Richard was standing there smoking a pipe and smiling big at me. His
tired skin hung sorrowful off his bone. I put my arms around the man's fragile
body. He looked at me with his dark brown eyes full of youthful energy while
his body longed for a moment of rest. He always looked that way, full of
energy, ready to go, to do something, never being able to sit still.
I
grabbed the smokes from my pocket, lit up a match and pulled the mild smoke to
the back of my throat while Richard said, "You're looking good, son."

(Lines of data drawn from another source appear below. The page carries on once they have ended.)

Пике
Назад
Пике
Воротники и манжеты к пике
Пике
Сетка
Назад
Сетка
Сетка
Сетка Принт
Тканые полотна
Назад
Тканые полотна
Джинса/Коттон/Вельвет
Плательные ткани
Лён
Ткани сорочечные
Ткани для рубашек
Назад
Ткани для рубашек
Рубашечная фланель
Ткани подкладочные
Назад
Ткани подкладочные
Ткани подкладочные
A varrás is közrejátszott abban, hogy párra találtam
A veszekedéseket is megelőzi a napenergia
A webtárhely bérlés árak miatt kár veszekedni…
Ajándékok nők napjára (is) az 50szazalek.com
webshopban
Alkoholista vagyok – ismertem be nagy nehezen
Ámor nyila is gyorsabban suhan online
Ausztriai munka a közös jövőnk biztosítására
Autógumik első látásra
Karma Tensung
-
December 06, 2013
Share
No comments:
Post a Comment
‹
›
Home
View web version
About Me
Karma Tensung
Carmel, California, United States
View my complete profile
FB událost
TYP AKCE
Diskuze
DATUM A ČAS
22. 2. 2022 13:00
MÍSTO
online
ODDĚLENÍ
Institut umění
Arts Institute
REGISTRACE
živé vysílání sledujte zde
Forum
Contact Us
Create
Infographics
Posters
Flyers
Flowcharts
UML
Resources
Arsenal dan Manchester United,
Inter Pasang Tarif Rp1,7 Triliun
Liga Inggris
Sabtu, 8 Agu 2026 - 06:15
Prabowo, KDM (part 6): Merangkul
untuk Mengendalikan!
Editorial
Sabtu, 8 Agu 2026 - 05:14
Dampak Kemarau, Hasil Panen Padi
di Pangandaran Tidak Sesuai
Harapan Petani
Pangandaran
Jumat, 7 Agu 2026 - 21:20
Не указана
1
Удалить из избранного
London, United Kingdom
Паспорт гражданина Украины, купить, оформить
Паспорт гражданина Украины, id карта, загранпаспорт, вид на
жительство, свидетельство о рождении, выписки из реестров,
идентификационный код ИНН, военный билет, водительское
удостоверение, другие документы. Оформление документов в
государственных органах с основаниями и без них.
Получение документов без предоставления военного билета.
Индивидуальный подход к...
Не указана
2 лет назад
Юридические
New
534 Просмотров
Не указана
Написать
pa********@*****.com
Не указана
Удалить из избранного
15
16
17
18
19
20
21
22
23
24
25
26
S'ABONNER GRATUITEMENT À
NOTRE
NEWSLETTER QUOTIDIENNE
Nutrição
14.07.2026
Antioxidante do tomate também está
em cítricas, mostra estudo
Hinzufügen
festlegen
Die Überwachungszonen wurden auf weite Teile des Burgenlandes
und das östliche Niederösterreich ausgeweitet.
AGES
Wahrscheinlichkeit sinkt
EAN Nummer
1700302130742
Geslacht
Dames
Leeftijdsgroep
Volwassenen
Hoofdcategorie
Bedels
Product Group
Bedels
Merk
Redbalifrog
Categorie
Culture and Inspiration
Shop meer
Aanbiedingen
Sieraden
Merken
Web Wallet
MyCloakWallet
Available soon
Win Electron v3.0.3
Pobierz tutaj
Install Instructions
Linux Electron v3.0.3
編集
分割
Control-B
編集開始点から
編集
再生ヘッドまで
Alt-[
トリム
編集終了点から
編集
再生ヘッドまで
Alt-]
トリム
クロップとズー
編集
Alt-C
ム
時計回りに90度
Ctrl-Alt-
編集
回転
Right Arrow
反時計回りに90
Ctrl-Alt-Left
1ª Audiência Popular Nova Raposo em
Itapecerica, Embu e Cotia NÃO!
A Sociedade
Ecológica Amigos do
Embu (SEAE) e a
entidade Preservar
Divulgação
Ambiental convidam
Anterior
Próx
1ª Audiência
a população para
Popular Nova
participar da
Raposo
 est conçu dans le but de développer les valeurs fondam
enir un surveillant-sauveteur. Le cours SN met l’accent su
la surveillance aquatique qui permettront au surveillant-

“You're not looking half bad
yourself,” I replied, looking down at him a little. He was shorter than I
remembered but still commanded a sense of power. I was standing beside him as
his equal and yet, I felt like a child again, revering him in awe.
He
ran his bony hand through his little bit of red hair he had left, and said,
"I haven't worn this suit in a very long time." It was a simple black
suit, nothing special about it and it looked simple on him. It had probably sat
in Richard's closet for years until now. "But it quite shines. Not like
your suit, son."
“Aaa . . . this old thing,” I said,
“I would rather be in something else.”
He laughed a little. “It's really
good to have you back.”
“It's good to be back,” I said,
glancing at the door.
“You can go in if you want.”
“Nah, I think, I need to wait,” I
told him, looking back at the smiling old man. He seemed way too happy to be
standing at a sad house on this raining day. “Not too sure, I'm ready to deal
with all of it, you know?”
“I don't think you are either.”
"What
you mean?" I asked, raising one eyebrow, but he didn't answer my question.
Instead, he pulled a silver coin from his pocket and rolled it around in his
jointed hand. I haven't seen the coin in years. That singular coin, that
changed my life forever.
“You remember the summer you stolen
this from me?” He asked.
"How
could I forget," I told him. I can remember those times like it was
yesterday. I never left those warm months.